Credit Growth Boosts Chinese Bank, Industrial StocksBelinda Cao
Financial and industrial stocks are poised to benefit amid an increase in lending as China moves to boost economic growth, according to investors from Marketfield Asset Management LLC to Greenwood Capital Associates LLC.
Chinese insurers and banks rallied in New York on Feb. 13 after government data showed the broadest measure of new credit rose for a third straight month in January. Aluminum Corp. of China Ltd., the nation’s biggest producer of the metal, posted the steepest weekly gain since the five days ended Jan. 9.
Aggregate financing rose in January as new yuan loans jumped after the People’s Bank of China lowered reserve requirements for lenders on Feb. 4, following cuts in benchmark interest rates in November, the first in two years. Policy makers will continue to stimulate the economy after it expanded at the slowest pace in 24 years in 2014, helping stabilize growth and support the stock market, according to Walter Todd at Greenwood Capital.
“Funding to the corporate sector remains quite generous and should be expected to improve further given the recent reduction in banks reserve requirements,” Michael Shaoul, the New York-based chief executive officer of Marketfield Asset Management, said by e-mail Feb. 13. “Conditions for corporations, particularly large cap public companies remain favorable. Conditions for the banks and financials are good.”
Aggregate financing rose for a third straight month in January to to 2.05 trillion yuan ($328 billion), the PBOC said, matching economists’ estimates. Local-currency bank lending doubled from a month earlier to 1.47 trillion yuan while trust and entrusted loans, vehicles for shadow lending, dropped from December.
ICBC, China Life
The Bloomberg China-US Equity Index of the most-actively traded Chinese companies traded in the U.S. climbed 1.3 percent to 115.06 on Feb. 13, taking its weekly gain to 2.1 percent. U.S. markets are closed for a holiday Monday.

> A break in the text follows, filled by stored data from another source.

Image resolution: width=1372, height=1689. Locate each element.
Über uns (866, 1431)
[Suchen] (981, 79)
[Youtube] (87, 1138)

The figures showing a reduction in loans that are not reflected on companies’ balance sheets will be positive for financial stocks, said Chang Liu, a London-based China economist at Capital Economics Ltd.

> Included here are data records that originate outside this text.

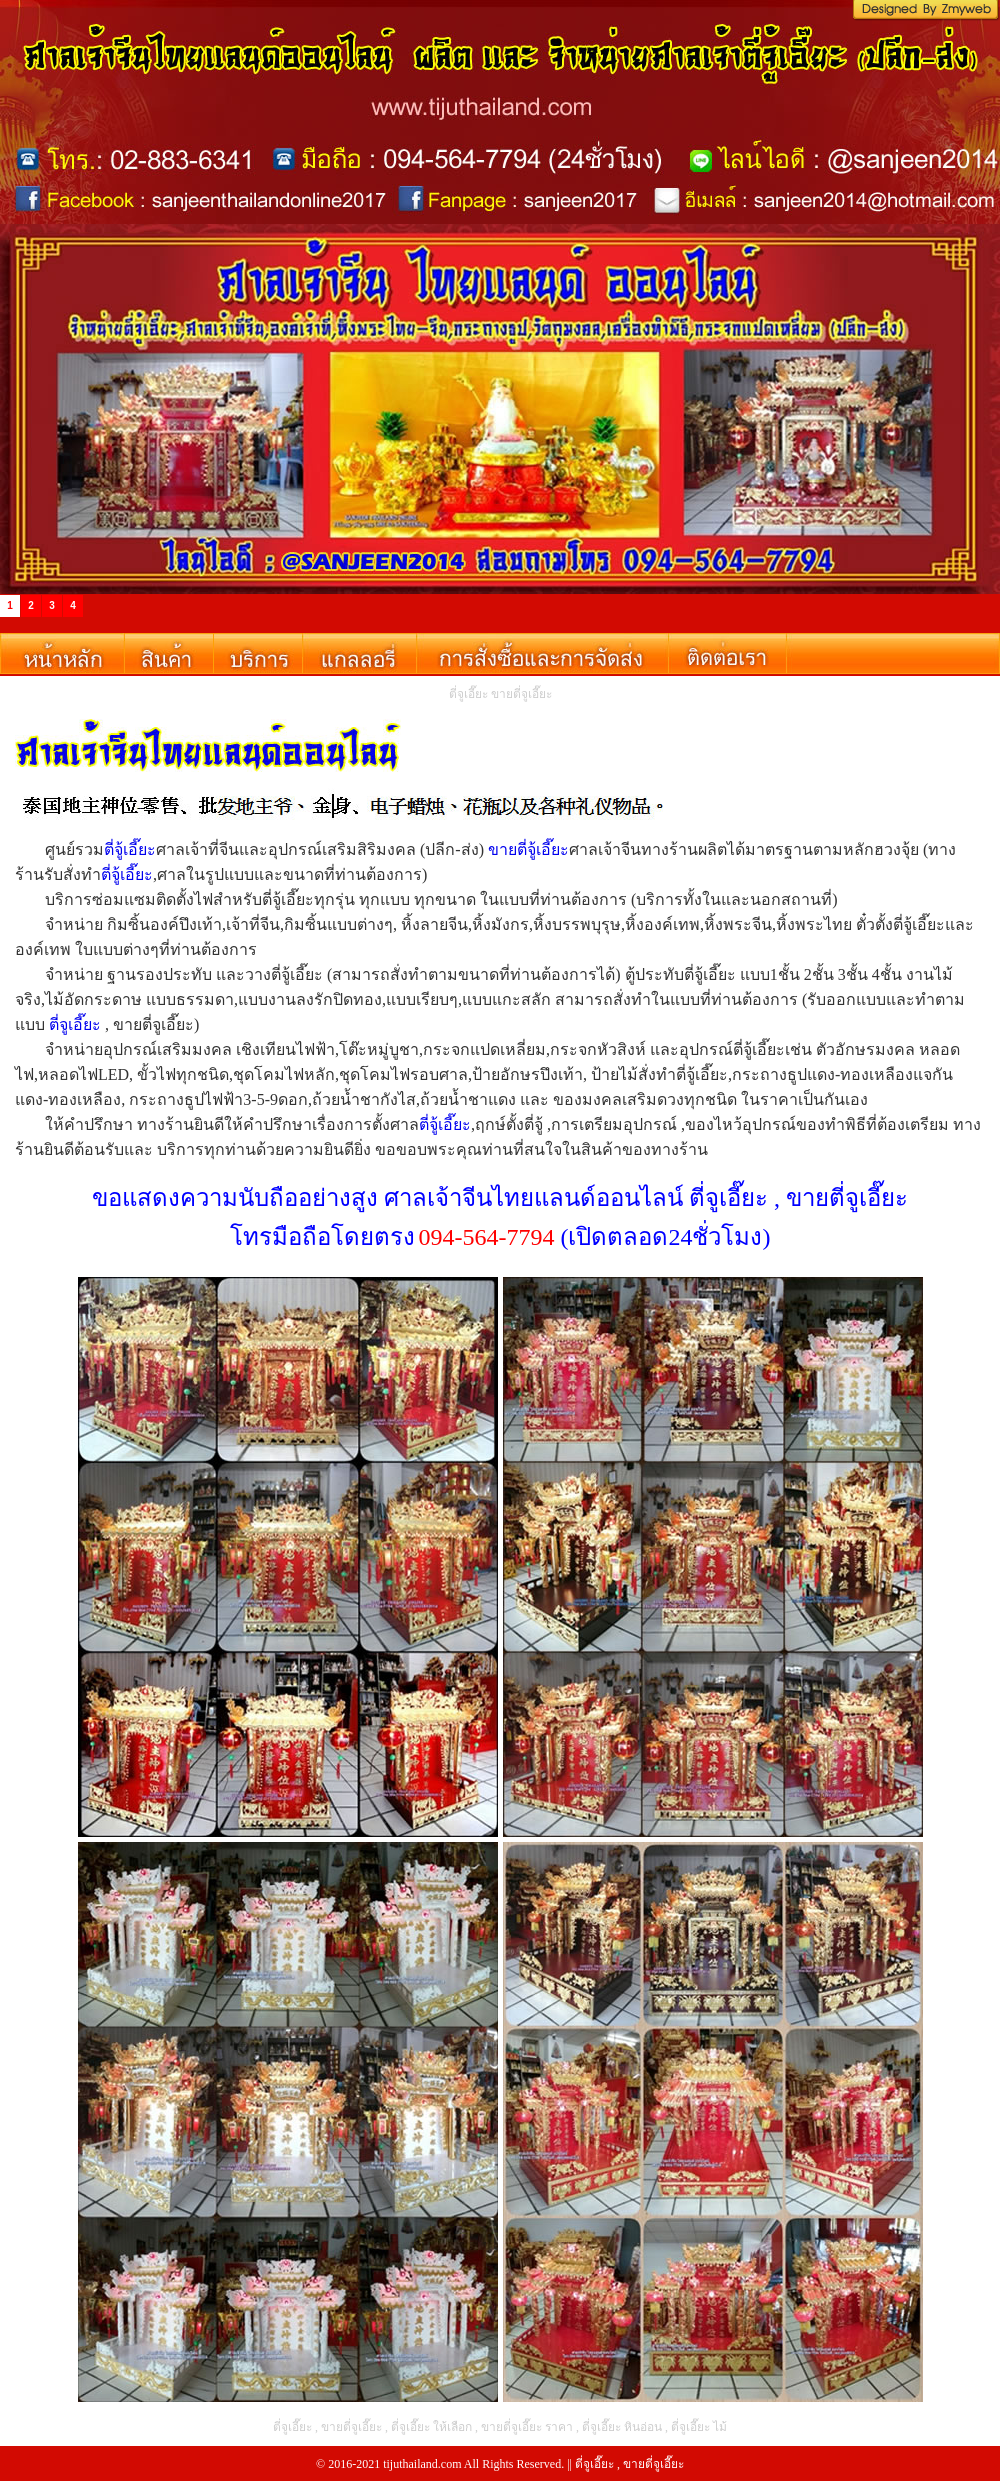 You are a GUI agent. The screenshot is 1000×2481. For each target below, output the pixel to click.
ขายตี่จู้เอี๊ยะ (528, 849)
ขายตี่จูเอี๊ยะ (653, 2464)
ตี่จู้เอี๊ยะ (130, 849)
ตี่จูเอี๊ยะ (75, 1024) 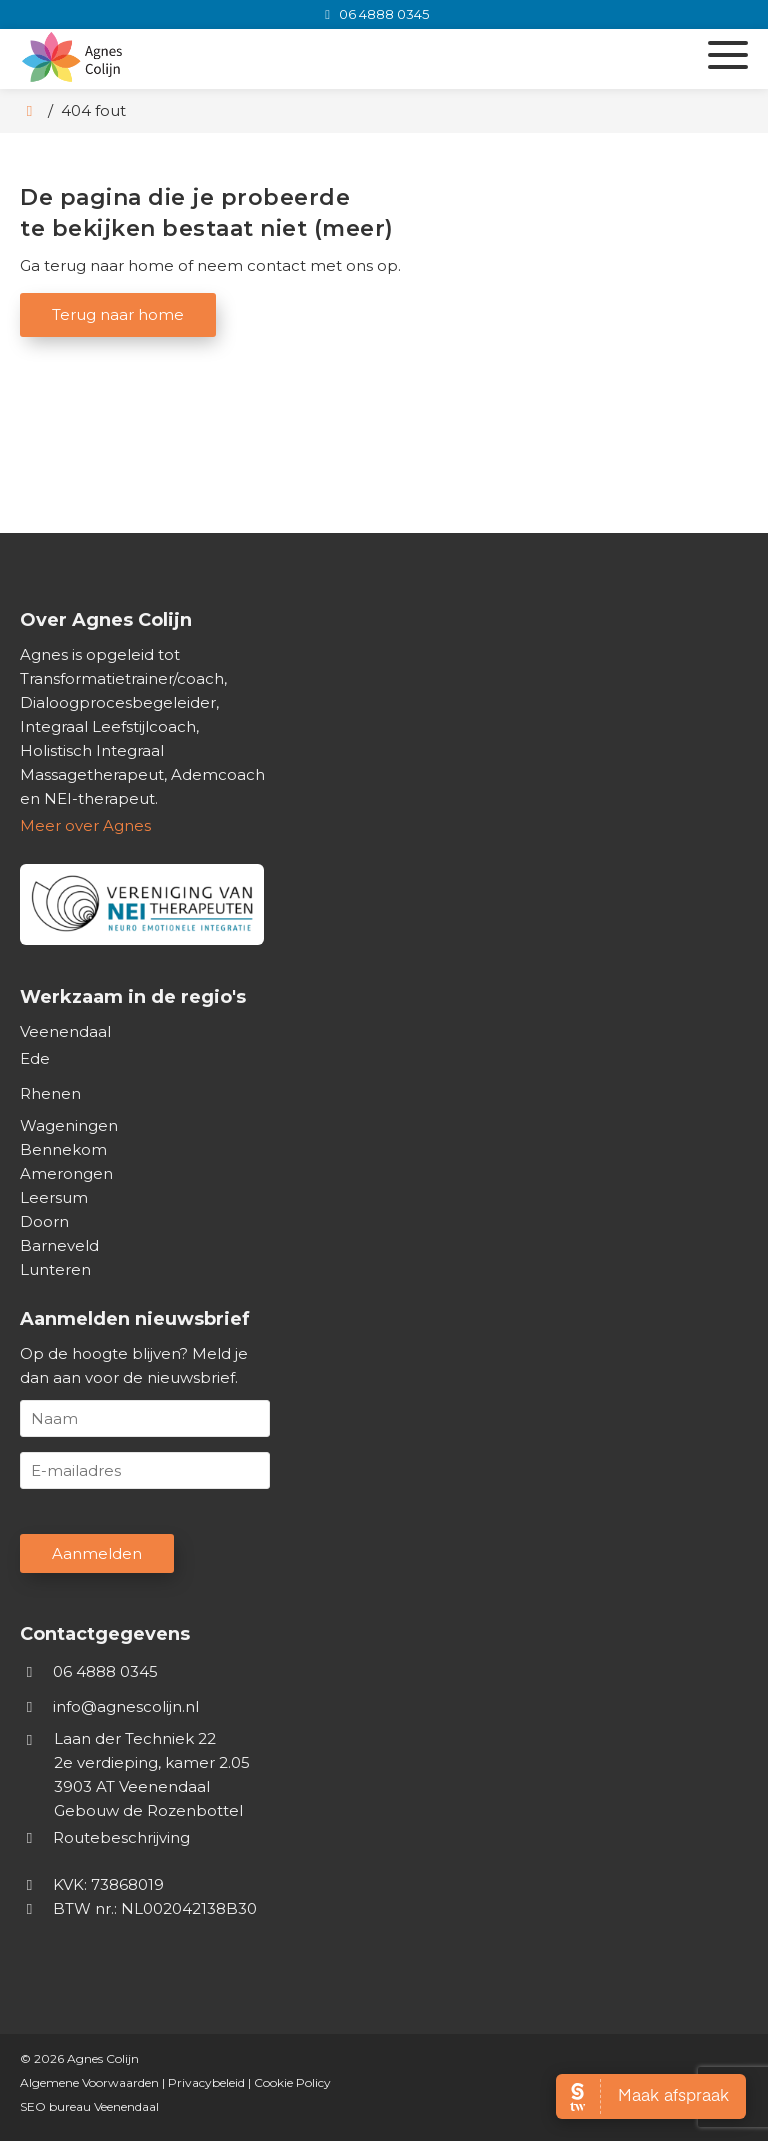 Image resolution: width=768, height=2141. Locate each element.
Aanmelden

It “means more credit will flow to banks, and risks in the banking system will be lower because of more transparency,” Liu said. Capital Economics predicts additional cuts to interest rates and banks’ reserve requirements this year, he said.
Industrial & Commercial Bank of China Ltd., the world’s largest lender by assets, rose 1.4 percent last week to $14.58 in U.S. over-the-counter trading. China Life Insurance Co., the nation’s biggest insurer, rallied 4.5 percent. China Construction Bank Corp. advanced 2.5 percent.
Aluminum Corp. ADRs increased 6.6 percent to $11.69.
While bank loans rose last month, the slowdown in the economy will damp business demand for borrowing, according to Michael Wang, a strategist at Amiya Capital LLP in London.
“If there aren’t many opportunities, a lot of the lending is just used to refinance existing loans, not so much to invest in new projects,” Wang said by phone on Feb. 13. “So it’s not such a positive environment for banks.”
The Deutsche X-trackers Harvest CSI 300 China A-Shares ETF, the largest U.S. exchange-traded fund that tracks mainland Chinese stocks, rose 5.9 percent to $35.67 in its biggest weekly gain in two months. The iShares China Large-Cap ETF advanced 2.2 percent to $42.98.
“If they’ll do more easing, and people start to believe that growth has stabilized and perhaps is moving higher, that will bode well for the stock market,” Greenwood Capital’s Todd said.